Member of the Oklahoma House of Representatives from the 36th district

Sean Roberts is a Republican member of the Oklahoma House of Representatives, currently serving the 36th District of Oklahoma. He first assumed office in 2011 and was term limited from running for reelection in 2022.

==Oklahoma House of Representatives==
He was re-elected by default in 2020.

On July 31, 2020, he drew national media attention for threatening the Oklahoma City Thunder basketball team by saying he would pull the team's tax breaks if its players kneeled for the United States National Anthem as part of the ongoing U.S. national anthem protests and George Floyd protests. All of the players and coaches from both the Thunder and the opposing Utah Jazz kneeled anyway.

In 2021, in the midst of a nationwide effort by Republicans to make voting laws more restrictive following claims of widespread election fraud in the 2020 presidential election, Roberts proposed a bill that would require all registered voters in Oklahoma to re-register before the next general election.

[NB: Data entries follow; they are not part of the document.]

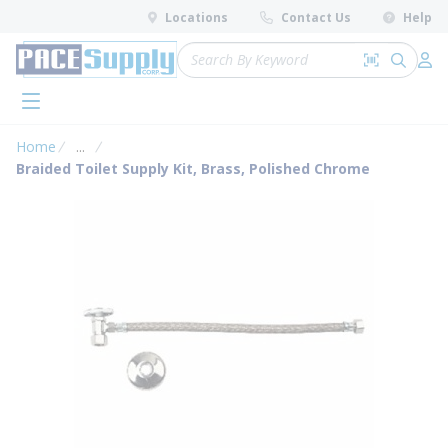
loading content
Locations
Contact Us
Help
Skip to main content
Site Search
Search by 
submit 
Log 
menu
Home
...
more info
Braided Toilet Supply Kit, Brass, Polished Chrome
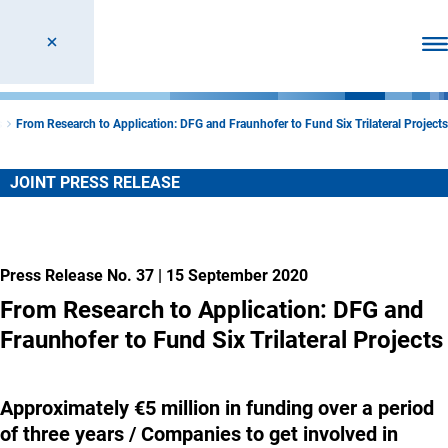
Ope
s
From Research to Application: DFG and Fraunhofer to Fund Six Trilateral Projects
JOINT PRESS RELEASE
Press Release No. 37
|
15 September 2020
From Research to Application: DFG and
Fraunhofer to Fund Six Trilateral Projects
Approximately €5 million in funding over a period
of three years / Companies to get involved in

==2022 Campaign for Labor Commissioner==
In January 2022, Roberts announced he would campaign against incumbent Frank Lucas for Oklahoma's 3rd congressional district. However, former president Donald Trump endorsed Lucas for reelection in April before candidate filing deadlines. Roberts instead filed for Labor Commissioner and was endorsed by Governor Kevin Stitt in the Republican primary.